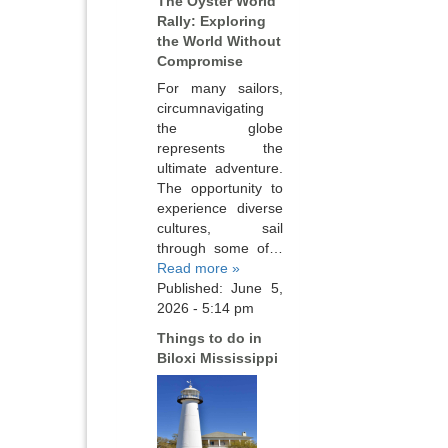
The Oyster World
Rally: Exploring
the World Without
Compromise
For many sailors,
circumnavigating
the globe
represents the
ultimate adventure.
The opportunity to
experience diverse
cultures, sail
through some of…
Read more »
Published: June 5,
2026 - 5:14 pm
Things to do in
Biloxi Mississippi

§ §

**Task details**
Restate the listing above word for word, and skip the pictures.

**Task solution**
The Oyster World
Rally: Exploring
the World Without
Compromise
For many sailors,
circumnavigating
the globe
represents the
ultimate adventure.
The opportunity to
experience diverse
cultures, sail
through some of…
Read more »
Published: June 5,
2026 - 5:14 pm
Things to do in
Biloxi Mississippi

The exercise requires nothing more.